H.C. Wainwright has cut its price target on Corcept Therapeutics (NASDAQ:CORT) to $60, down from $67, while keeping a Buy recommendation on the stock.
The analyst note accompanies results and commentary from the company that highlighted operational headwinds during the pharmacy transition and capacity constraints that limited product shipments. On February 24, Corcept reported fourth-quarter 2025 revenue of $202.1 million, below the consensus projection of $254.9 million. For the full year 2025 the company posted $761.4 million in revenue, which came in under its own revised guidance range of $800 million to $850 million.
Market performance has reflected the missed expectations and operational challenges. Over the last six months the shares have fallen roughly 47%, trading at $36.48 and well below the 52-week high of $117.33.
Drivers of the shortfall
Corcept said new prescriptions rose 61% year over year in 2025, but that growth did not fully translate into unit shipments. Volume improvements resulted in only a 37% increase in tablets sold, a gap the company attributed to capacity constraints at its previous specialty pharmacy. The transition to a new specialty pharmacy, Curant Rare, began in November 2025 and concluded in January 2026. Management indicated Korlym sales were negatively affected during that changeover.
For 2026 the company provided revenue guidance in a range of $900 million to $1 billion, which implies year-over-year growth of about 25% at the midpoint compared with 2025. H.C. Wainwright said its revised price target reflects a more conservative pricing assumption for the Korlym franchise and models 2026 revenue near the low end of Corcept's guidance, at $910 million.
Quarterly financial details
Corcept reported fourth-quarter revenue of $202.1 million, which was below the analyst consensus cited in company disclosures. The fourth-quarter figure represented an 11% increase from the prior year fourth-quarter revenue of $181.9 million. Adjusted earnings per share for the quarter were $0.20, missing the $0.25 per-share estimate tracked by analysts. For the full year, revenue rose to $761.4 million from $675.0 million in 2024, but the company noted the results were affected by operational disruptions.
Valuation and market view
Despite the recent setbacks and the lowered price target, third-party financial analysis indicates the stock may be attractively valued at current levels, with a cited financial health score of "GOOD." H.C. Wainwright's maintained Buy rating suggests the firm still sees upside under its revised assumptions, although it has shifted to a more guarded pricing trajectory for Korlym.

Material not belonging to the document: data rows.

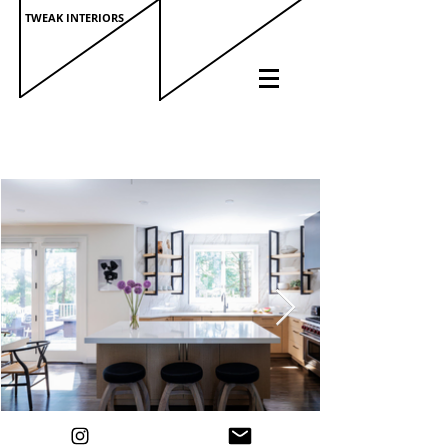
TWEAK INTERIORS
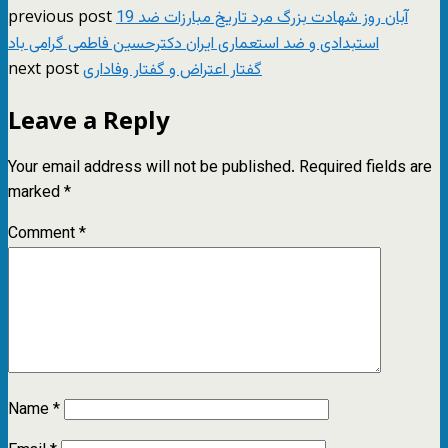
previous post
19 آبان روز شهادت بزرگ مرد تاریخ مبارزات ضد
استبدادی و ضد استعماری ايران دکترحسين فاطمی گرامی باد
next post
گفتار اعتراض و گفتار وفاداری
Leave a Reply
Your email address will not be published.
Required fields are
marked
*
Comment
*
Name
*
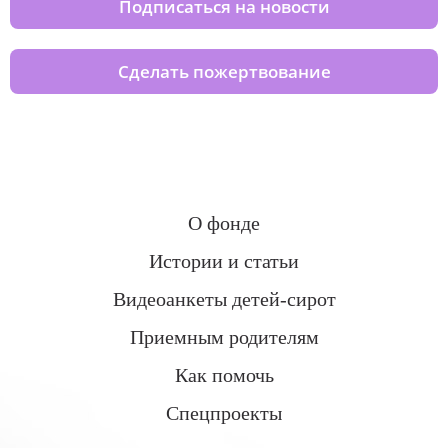
Подписаться на новости
Сделать пожертвование
О фонде
Истории и статьи
Видеоанкеты детей-сирот
Приемным родителям
Как помочь
Спецпроекты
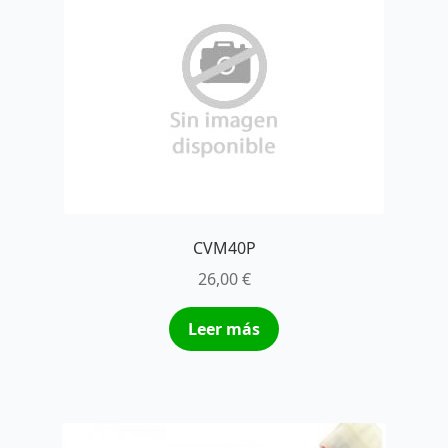
CVM40P
26,00
€
Leer más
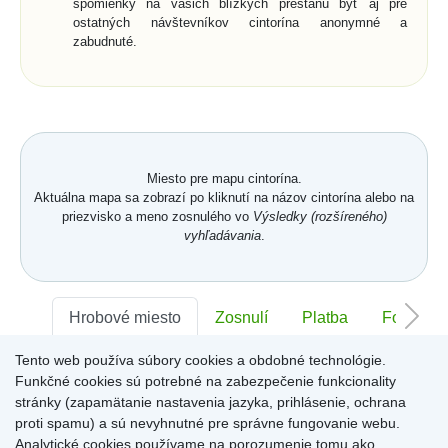
spomienky na vašich blízkych prestanú byť aj pre
ostatných návštevníkov cintorína anonymné a
zabudnuté.
Miesto pre mapu cintorína.
Aktuálna mapa sa zobrazí po kliknutí na názov cintorína alebo na
priezvisko a meno zosnulého vo
Výsledky (rozšíreného)
vyhľadávania
.
Hrobové miesto
Zosnulí
Platba
Foto
Tento web používa súbory cookies a obdobné technológie.
Sektor:
-
Rad:
-
Číslo:
-
Funkčné cookies sú potrebné na zabezpečenie funkcionality
stránky (zapamätanie nastavenia jazyka, prihlásenie, ochrana
proti spamu) a sú nevyhnutné pre správne fungovanie webu.
Miesto pre informácie o hrobovom mieste
Analytické cookies používame na porozumenie tomu ako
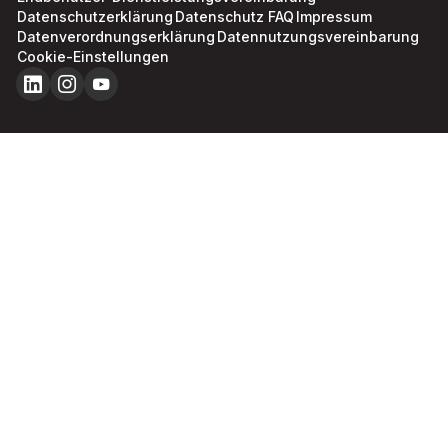
Datenschutzerklärung
Datenschutz FAQ
Impressum
Datenverordnungserklärung
Datennutzungsvereinbarung
Cookie-Einstellungen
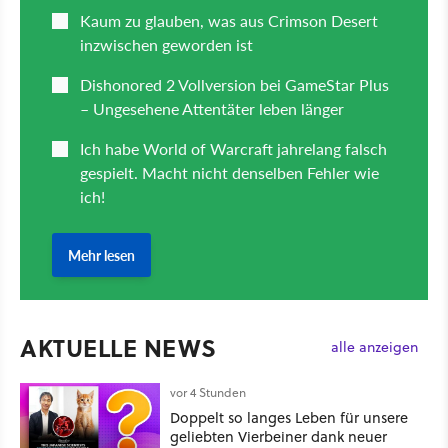
AKTUELLE NEWS
alle anzeigen
vor 4 Stunden
Doppelt so langes Leben für unsere
geliebten Vierbeiner dank neuer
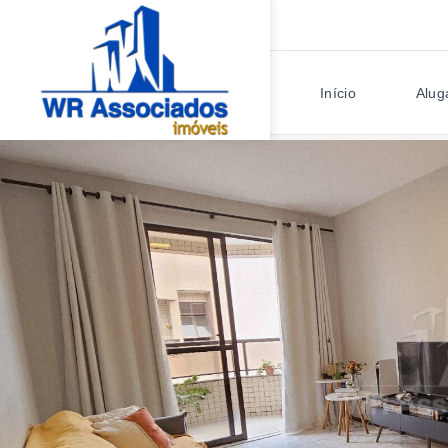
Início
Alug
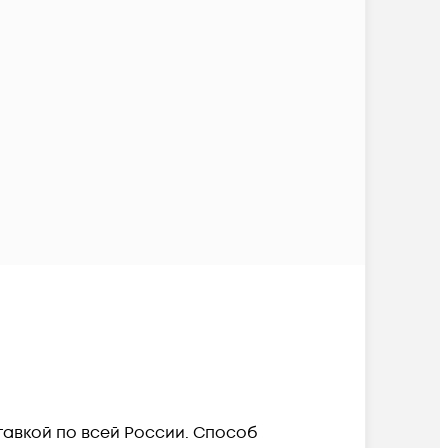
ставкой по всей России. Способ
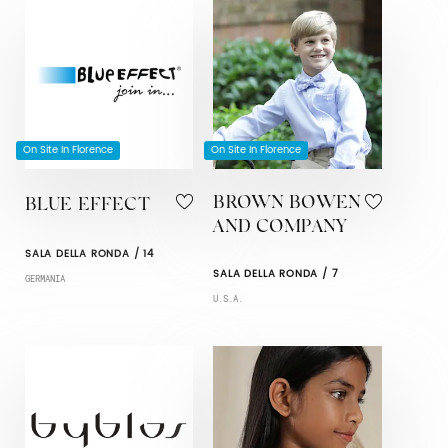
On Site In Florence
On Site In Florence
BROWN BOWEN
BLUE EFFECT
AND COMPANY
SALA DELLA RONDA / 14
SALA DELLA RONDA / 7
GERMANIA
U.S.A.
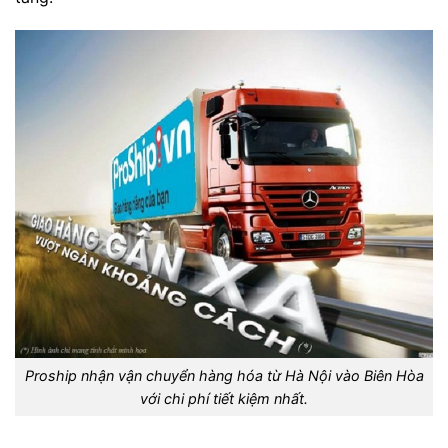
Proship nhận vận chuyển hàng hóa từ Hà Nội vào Biên Hòa
với chi phí tiết kiệm nhất.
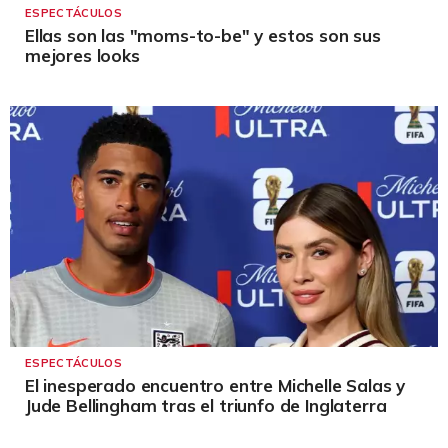
ESPECTÁCULOS
Ellas son las "moms-to-be" y estos son sus
mejores looks
ESPECTÁCULOS
El inesperado encuentro entre Michelle Salas y
Jude Bellingham tras el triunfo de Inglaterra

Investors considering Corcept will need to monitor the post-transition recovery in shipments from Curant Rare, the conversion of new prescriptions into actual tablets dispensed, and any additional updates to pricing assumptions from analysts.
Bottom line
H.C. Wainwright lowered its price objective to $60 while keeping a Buy stance as Corcept works through specialty pharmacy capacity issues that constrained tablet shipments and contributed to quarterly and full-year 2025 results that missed expectations. The company is projecting substantial revenue growth in 2026, but the firm models revenue near the low end of that guidance as it takes a more conservative view on pricing for the Korlym franchise.